By Steven Stilt
The Centralia Area Historical Museum serves as a three-story tribute to the community’s past, but museum officials are also looking to the future and working on ways to improve visitors’ experiences.
Mike Middleton, the museum’s executive director, says a key area of focus is on organizing all related memorabilia, such as school- and sports-related items, to make the displays more cohesive and to maximize the available space.
“We’d love to put that in one spot. We have some religious things. Our rail, I would love to put all the railroad stuff together, but we just don’t have room. So that’s what we’re trying to do, is to not really modernize but basically just to update and try and find room, in a building that we have no room, to better display what we have.”
One idea being looked at involves putting a modern twist on some decades-old class photos from Centralia High School, according to Middleton.

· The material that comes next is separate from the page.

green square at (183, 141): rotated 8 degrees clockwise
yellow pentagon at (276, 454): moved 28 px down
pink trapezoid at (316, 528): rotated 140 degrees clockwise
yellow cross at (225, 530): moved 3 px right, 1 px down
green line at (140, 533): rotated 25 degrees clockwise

“Right now, they’re just on the walls, and they take so much space. What we would like to do is be able to take those off the walls and then digitize them. We’re trying to talk with a couple local photographers to see what that entails – I’m not even talking costs yet, but just how that would work – because our goal would be, you know, you have a flat-screen monitor where someone could come in and say, ‘my grandfather was 1957,’ and then they could call up some of those pictures and find him, rather than trying to find the picture hanging on the wall. Then that would allow us to display other items, if those aren’t hanging on the wall.”

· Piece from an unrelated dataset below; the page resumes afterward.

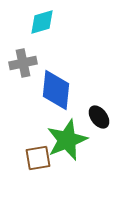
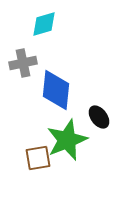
cyan diamond: moved 2 px right, 2 px down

Middleton says that in the near future, organizers are also looking to repair or replace certain facets of the museum, such as the fencing near the outside ramp, the awning that hangs over the deck, and the carpeting on the building’s second floor.

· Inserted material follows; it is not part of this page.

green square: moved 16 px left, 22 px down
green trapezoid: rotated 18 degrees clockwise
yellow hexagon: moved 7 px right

While the organization does at times pursue grant assistance, Middleton says the Centralia Area Historical Museum primarily relies on memberships, donations and gifts for its funding.
The museum was the site of Thursday night’s Greater Centralia Chamber of Commerce “Christmas After Hours” event, with museum board president Jessiycka Nix Coleman addressing the audience and Middleton leading a tour of the third floor of the building.